What you return must be the data below, word for word, without any images.

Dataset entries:

______________________________

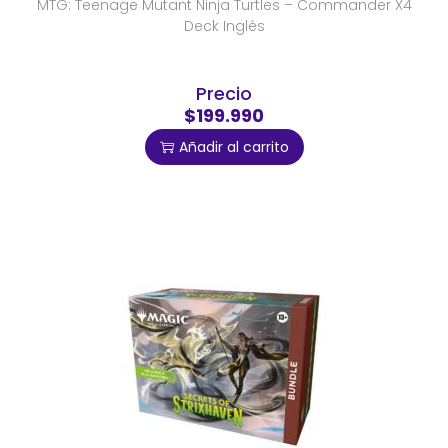
MTG: Teenage Mutant Ninja Turtles – Commander X4
Deck Inglés
Precio
$199.990
Añadir al carrito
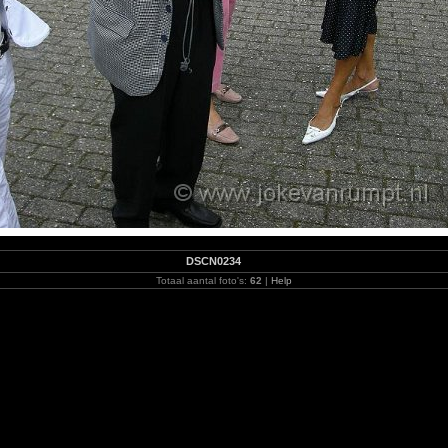
DSCN0234
Totaal aantal foto's:
62
|
Help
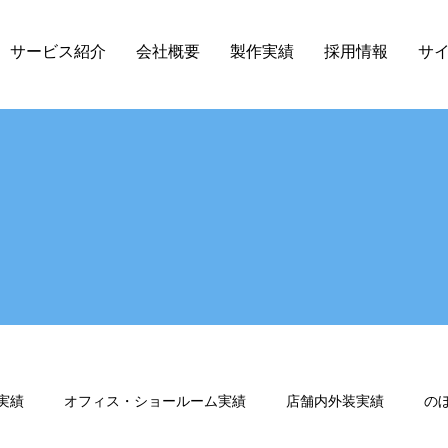
サービス紹介
会社概要
製作実績
採用情報
サ
実績
オフィス・ショールーム実績
店舗内外装実績
の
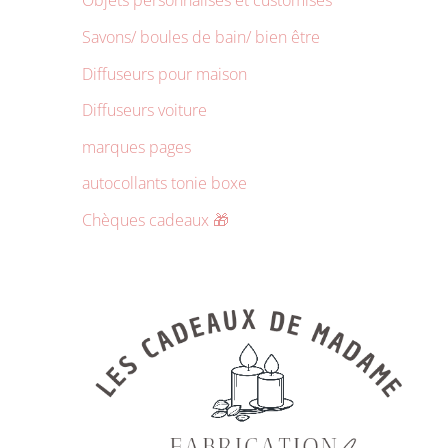
Objets personnalisés et customisés
Savons/ boules de bain/ bien être
Diffuseurs pour maison
Diffuseurs voiture
marques pages
autocollants tonie boxe
Chèques cadeaux 🎁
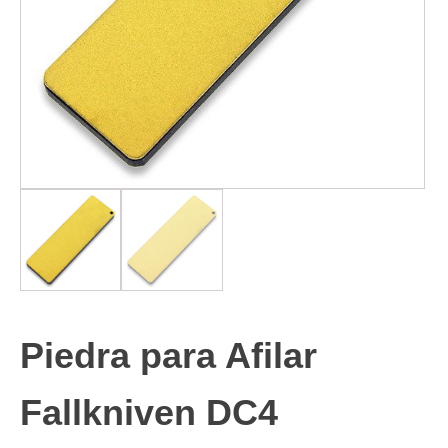
Piedra para Afilar
Fallkniven DC4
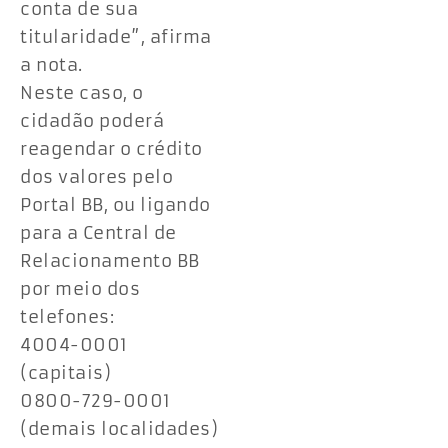
conta de sua
titularidade”, afirma
a nota.
Neste caso, o
cidadão poderá
reagendar o crédito
dos valores pelo
Portal BB, ou ligando
para a Central de
Relacionamento BB
por meio dos
telefones:
4004-0001
(capitais)
0800-729-0001
(demais localidades)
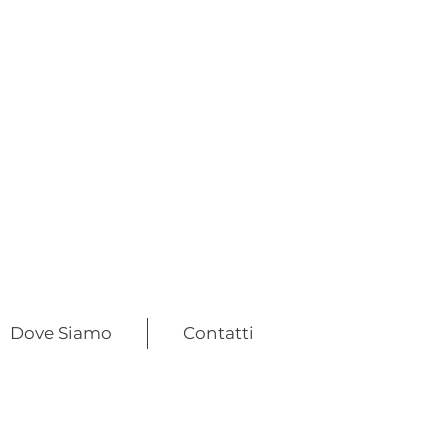
Dove Siamo
Contatti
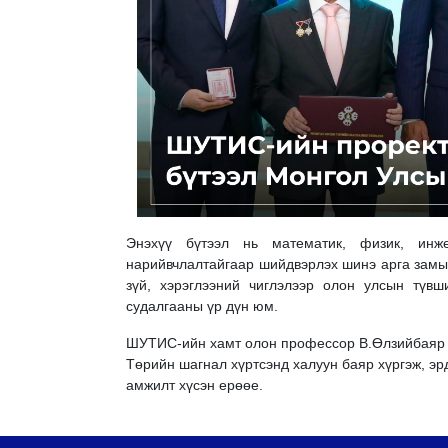
Энэхүү бүтээл нь математик, физик, инж
нарийвчлалтайгаар шийдвэрлэх шинэ арга замыг
зүй, хэрэглээний чиглэлээр олон улсын түв
судалгааны үр дүн юм.
ШУТИС-ийн хамт олон профессор В.Өлзийбаяр б
Төрийн шагнал хүртсэнд халуун баяр хүргэж, э
амжилт хүсэн ерөөе.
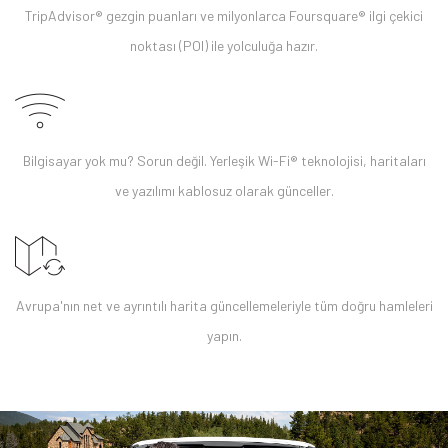
TripAdvisor® gezgin puanları ve milyonlarca Foursquare® ilgi çekici
noktası (POI) ile yolculuğa hazır.
Bilgisayar yok mu? Sorun değil. Yerleşik Wi-Fi® teknolojisi, haritaları
ve yazılımı kablosuz olarak günceller.
Avrupa'nın net ve ayrıntılı harita güncellemeleriyle tüm doğru hamleleri
yapın.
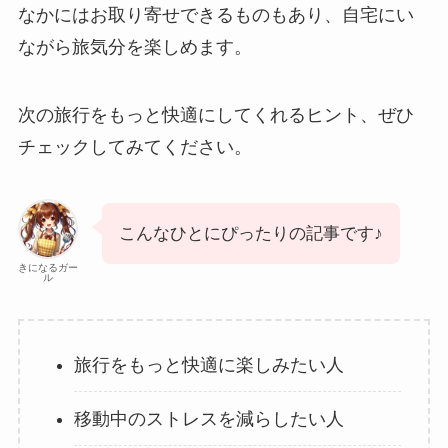
なかにはお取り寄せできるものもあり、自宅にい
ながら旅気分を楽しめます。
次の旅行をもっと快適にしてくれるヒント、ぜひ
チェックしてみてください。
こんなひとにぴったりの記事です♪
きになるガー
ル
旅行をもっと快適に楽しみたい人
移動中のストレスを減らしたい人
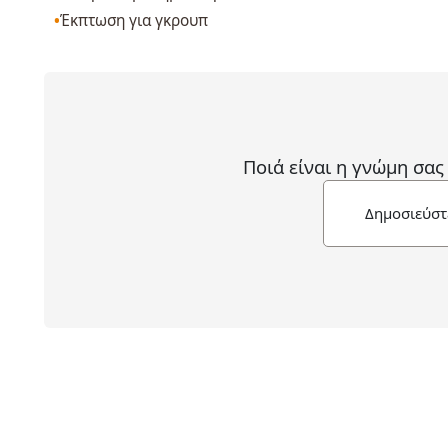
Έκπτωση για γκρουπ
Ποιά είναι η γνώμη σας
Δημοσιεύστ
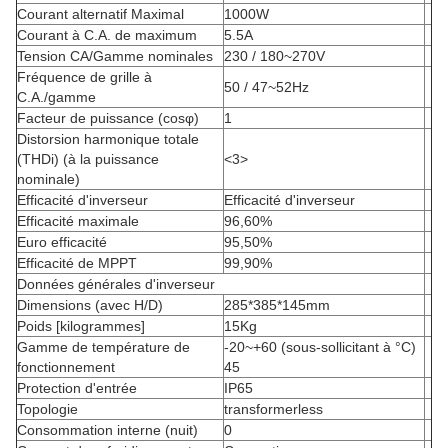
Courant alternatif Maximal
1000W
Courant à C.A. de maximum
5.5A
Tension CA/Gamme nominales
230 /
180~270V
Fréquence de grille à
50 /
47~52Hz
C.A./gamme
Facteur de puissance (cosφ)
1
Distorsion harmonique totale
(THDi) (à la puissance
<3>
nominale)
Efficacité d'inverseur
Efficacité d'inverseur
Efficacité maximale
96,60%
Euro efficacité
95,50%
Efficacité de MPPT
99,90%
Données générales d'inverseur
Dimensions (avec H/D)
285*385*145mm
Poids [kilogrammes]
15Kg
Gamme de température de
-20~+60 (sous-sollicitant à °C)
fonctionnement
45
Protection d'entrée
IP65
Topologie
transformerless
Consommation interne (nuit)
0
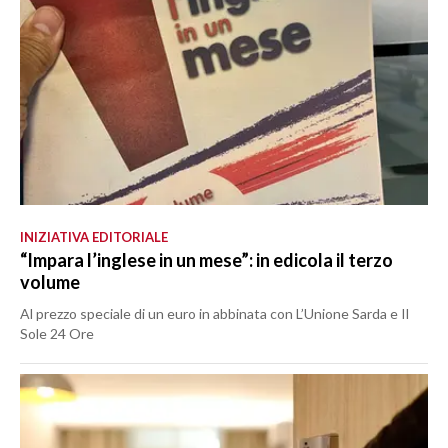
INIZIATIVA EDITORIALE
“Impara l’inglese in un mese”: in edicola il terzo
volume
Al prezzo speciale di un euro in abbinata con L’Unione Sarda e Il
Sole 24 Ore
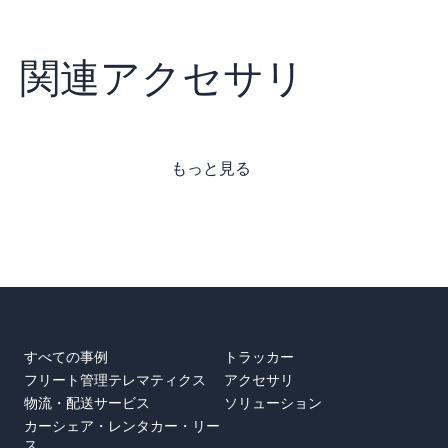
関連アクセサリ
もっと見る
事例
製品
すべての事例
トラッカー
フリート管理テレマティクス
アクセサリ
物流・配送サービス
ソリューション
カーシェア・レンタカー・リー
ス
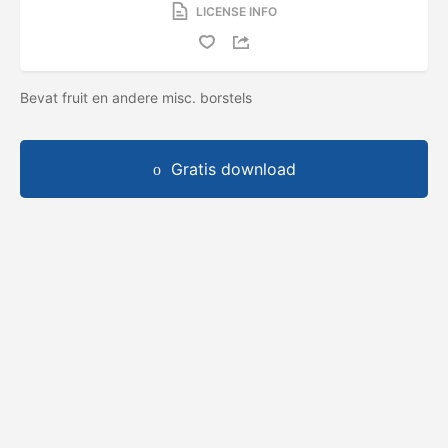
LICENSE INFO
Bevat fruit en andere misc. borstels
Gratis download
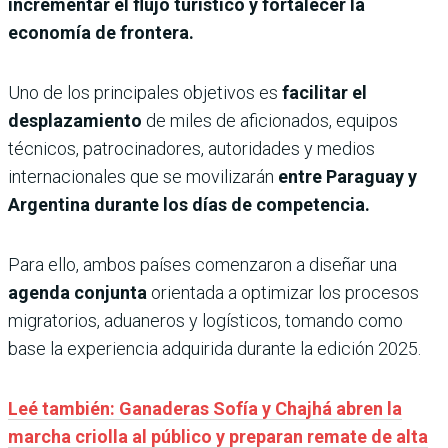
incrementar el flujo turístico y fortalecer la
economía de frontera.
Uno de los principales objetivos es
facilitar el
desplazamiento
de miles de aficionados, equipos
técnicos, patrocinadores, autoridades y medios
internacionales que se movilizarán
entre Paraguay y
Argentina durante los días de competencia.
Para ello, ambos países comenzaron a diseñar una
agenda conjunta
orientada a optimizar los procesos
migratorios, aduaneros y logísticos, tomando como
base la experiencia adquirida durante la edición 2025.
Leé también: Ganaderas Sofía y Chajhá abren la
marcha criolla al público y preparan remate de alta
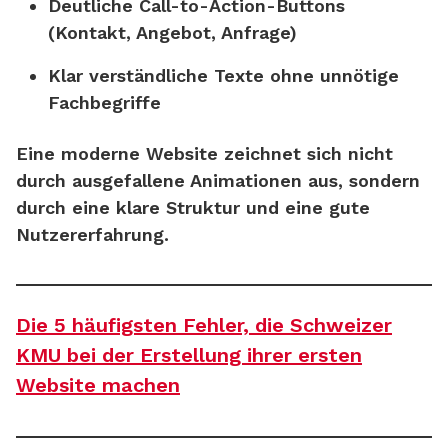
Deutliche Call-to-Action-Buttons
(Kontakt, Angebot, Anfrage)
Klar verständliche Texte
ohne unnötige
Fachbegriffe
Eine moderne Website zeichnet sich nicht
durch ausgefallene Animationen aus, sondern
durch eine klare Struktur und eine gute
Nutzererfahrung.
Die 5 häufigsten Fehler, die Schweizer
KMU bei der Erstellung ihrer ersten
Website machen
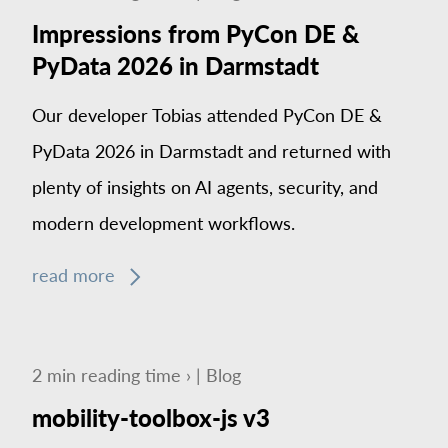
Impressions from PyCon DE &
PyData 2026 in Darmstadt
Our developer Tobias attended PyCon DE &
PyData 2026 in Darmstadt and returned with
plenty of insights on AI agents, security, and
modern development workflows.
read more
2
min
reading time ›
|
Blog
mobility-toolbox-js v3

______________________________

§ TASK RESULT
MTG: Teenage Mutant Ninja Turtles – Commander X4
Deck Inglés
Precio
$199.990
Añadir al carrito
DSCN0234
Totaal aantal foto's:
62
|
Help
サービス紹介
会社概要
製作実績
採用情報
サ
実績
オフィス・ショールーム実績
店舗内外装実績
の
Objets personnalisés et customisés
Savons/ boules de bain/ bien être
Diffuseurs pour maison
Diffuseurs voiture
marques pages
autocollants tonie boxe
Chèques cadeaux 🎁
Piedra para Afilar
Fallkniven DC4
conta de sua
titularidade”, afirma
a nota.
Neste caso, o
cidadão poderá
reagendar o crédito
dos valores pelo
Portal BB, ou ligando
para a Central de
Relacionamento BB
por meio dos
telefones:
4004-0001
(capitais)
0800-729-0001
(demais localidades)
Dove Siamo
Contatti
Энэхүү бүтээл нь математик, физик, инж
нарийвчлалтайгаар шийдвэрлэх шинэ арга замыг
зүй, хэрэглээний чиглэлээр олон улсын түв
судалгааны үр дүн юм.
ШУТИС-ийн хамт олон профессор В.Өлзийбаяр б
Төрийн шагнал хүртсэнд халуун баяр хүргэж, э
амжилт хүсэн ерөөе.
TripAdvisor® gezgin puanları ve milyonlarca Foursquare® ilgi çekici
noktası (POI) ile yolculuğa hazır.
Bilgisayar yok mu? Sorun değil. Yerleşik Wi-Fi® teknolojisi, haritaları
ve yazılımı kablosuz olarak günceller.
Avrupa'nın net ve ayrıntılı harita güncellemeleriyle tüm doğru hamleleri
yapın.
なかにはお取り寄せできるものもあり、自宅にい
ながら旅気分を楽しめます。
次の旅行をもっと快適にしてくれるヒント、ぜひ
チェックしてみてください。
こんなひとにぴったりの記事です♪
きになるガー
ル
旅行をもっと快適に楽しみたい人
移動中のストレスを減らしたい人
Έκπτωση για γκρουπ
Ποιά είναι η γνώμη σας
Δημοσιεύστ
Courant alternatif Maximal
1000W
Courant à C.A. de maximum
5.5A
Tension CA/Gamme nominales
230 /
180~270V
Fréquence de grille à
50 /
47~52Hz
C.A./gamme
Facteur de puissance (cosφ)
1
Distorsion harmonique totale
(THDi) (à la puissance
<3>
nominale)
Efficacité d'inverseur
Efficacité d'inverseur
Efficacité maximale
96,60%
Euro efficacité
95,50%
Efficacité de MPPT
99,90%
Données générales d'inverseur
Dimensions (avec H/D)
285*385*145mm
Poids [kilogrammes]
15Kg
Gamme de température de
-20~+60 (sous-sollicitant à °C)
fonctionnement
45
Protection d'entrée
IP65
Topologie
transformerless
Consommation interne (nuit)
0
INIZIATIVA EDITORIALE
“Impara l’inglese in un mese”: in edicola il terzo
volume
Al prezzo speciale di un euro in abbinata con L’Unione Sarda e Il
Sole 24 Ore
関連アクセサリ
もっと見る
事例
製品
すべての事例
トラッカー
フリート管理テレマティクス
アクセサリ
物流・配送サービス
ソリューション
カーシェア・レンタカー・リー
ス
LICENSE INFO
Bevat fruit en andere misc. borstels
Gratis download
incrementar el flujo turístico y fortalecer la
economía de frontera.
Uno de los principales objetivos es
facilitar el
desplazamiento
de miles de aficionados, equipos
técnicos, patrocinadores, autoridades y medios
internacionales que se movilizarán
entre Paraguay y
Argentina durante los días de competencia.
Para ello, ambos países comenzaron a diseñar una
agenda conjunta
orientada a optimizar los procesos
migratorios, aduaneros y logísticos, tomando como
base la experiencia adquirida durante la edición 2025.
Leé también: Ganaderas Sofía y Chajhá abren la
marcha criolla al público y preparan remate de alta
Deutliche Call-to-Action-Buttons
(Kontakt, Angebot, Anfrage)
Klar verständliche Texte
ohne unnötige
Fachbegriffe
Eine moderne Website zeichnet sich nicht
durch ausgefallene Animationen aus, sondern
durch eine klare Struktur und eine gute
Nutzererfahrung.
Die 5 häufigsten Fehler, die Schweizer
KMU bei der Erstellung ihrer ersten
Website machen
Impressions from PyCon DE &
PyData 2026 in Darmstadt
Our developer Tobias attended PyCon DE &
PyData 2026 in Darmstadt and returned with
plenty of insights on AI agents, security, and
modern development workflows.
read more
2
min
reading time ›
|
Blog
mobility-toolbox-js v3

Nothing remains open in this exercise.